• **Problem requirements**: Scan the records for the word "website". Copy each line that includes it.

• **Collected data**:
•••••

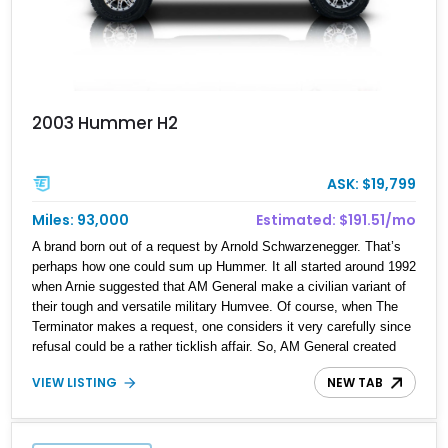
2003 Hummer H2
ASK: $19,799
Miles: 93,000
Estimated: $191.51/mo
A brand born out of a request by Arnold Schwarzenegger. That’s
perhaps how one could sum up Hummer. It all started around 1992
when Arnie suggested that AM General make a civilian variant of
their tough and versatile military Humvee. Of course, when The
Terminator makes a request, one considers it very carefully since
refusal could be a rather ticklish affair. So, AM General created
the Hummer brand and the H1 was the first product. However, the
VIEW LISTING
NEW TAB
H1 was so massive that come the Two Thousands, AM General
knew that they needed something a little more urban-friendly.
Hence, the H2 of 2002, which was made until 2009. The H2 is
relatively smaller than the H1, but still sits in the full-size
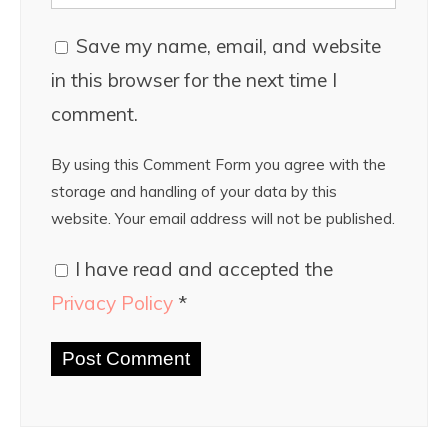
Save my name, email, and website
in this browser for the next time I
comment.
By using this Comment Form you agree with the
storage and handling of your data by this
website. Your email address will not be published.
I have read and accepted the
Privacy Policy
*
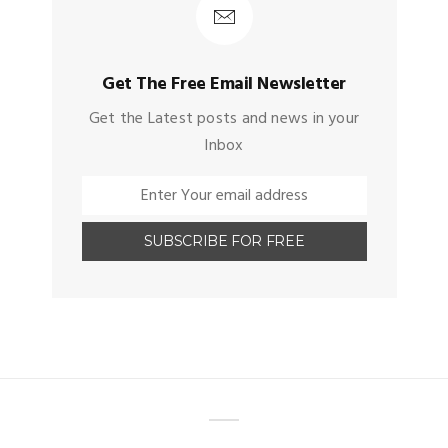
Get The Free Email Newsletter
Get the Latest posts and news in your
Inbox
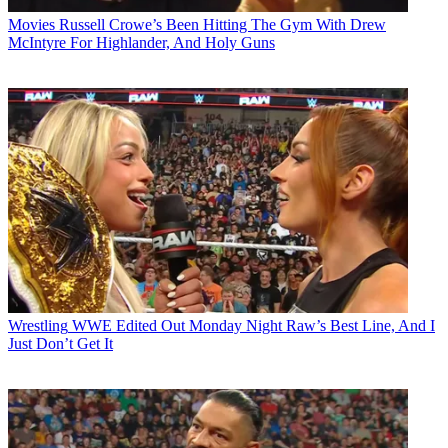
Movies
Russell Crowe’s Been Hitting The Gym With Drew
McIntyre For Highlander, And Holy Guns
Wrestling
WWE Edited Out Monday Night Raw’s Best Line, And I
Just Don’t Get It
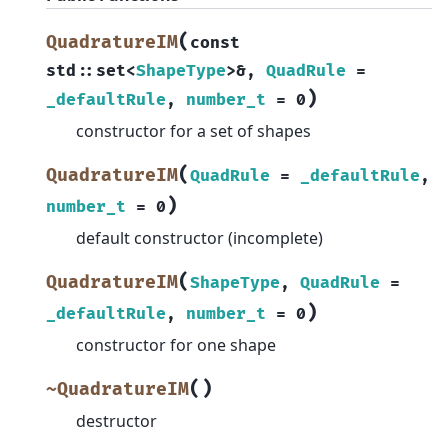
(
QuadratureIM
const
std
::
set
<
ShapeType
>
&
,
QuadRule
=
)
_defaultRule
,
number_t
=
0
constructor for a set of shapes
(
QuadratureIM
QuadRule
=
_defaultRule
,
)
number_t
=
0
default constructor (incomplete)
(
QuadratureIM
ShapeType
,
QuadRule
=
)
_defaultRule
,
number_t
=
0
constructor for one shape
(
)
~QuadratureIM
destructor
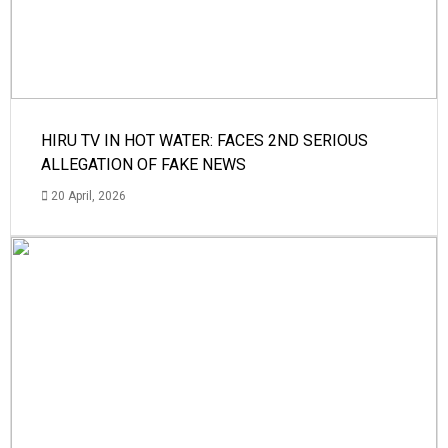
HIRU TV IN HOT WATER: FACES 2ND SERIOUS
ALLEGATION OF FAKE NEWS
20 April, 2026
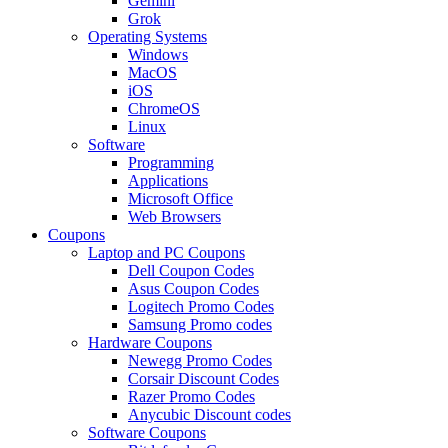
Gemini
Grok
Operating Systems
Windows
MacOS
iOS
ChromeOS
Linux
Software
Programming
Applications
Microsoft Office
Web Browsers
Coupons
Laptop and PC Coupons
Dell Coupon Codes
Asus Coupon Codes
Logitech Promo Codes
Samsung Promo codes
Hardware Coupons
Newegg Promo Codes
Corsair Discount Codes
Razer Promo Codes
Anycubic Discount codes
Software Coupons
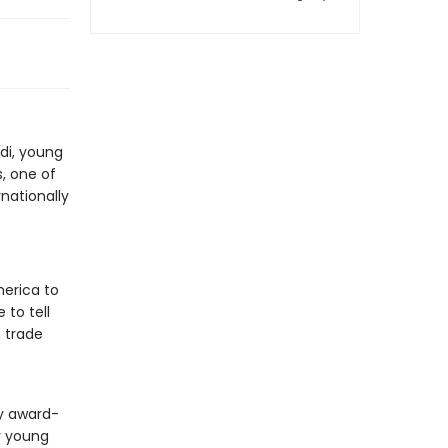
di, young
, one of
rnationally
merica to
 to tell
 trade
by award-
or young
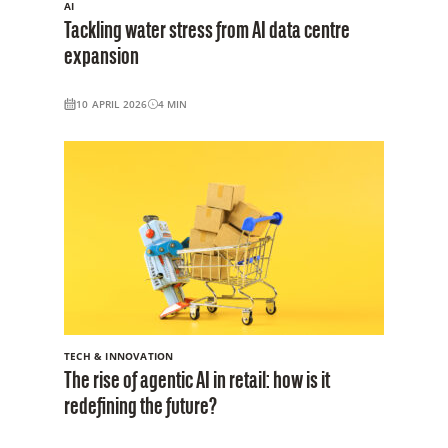
AI
Tackling water stress from AI data centre
expansion
10 APRIL 2026
4
MIN
TECH & INNOVATION
The rise of agentic AI in retail: how is it
redefining the future?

•••••

• **Solution for this exercise**:
Save my name, email, and website
website. Your email address will not be published.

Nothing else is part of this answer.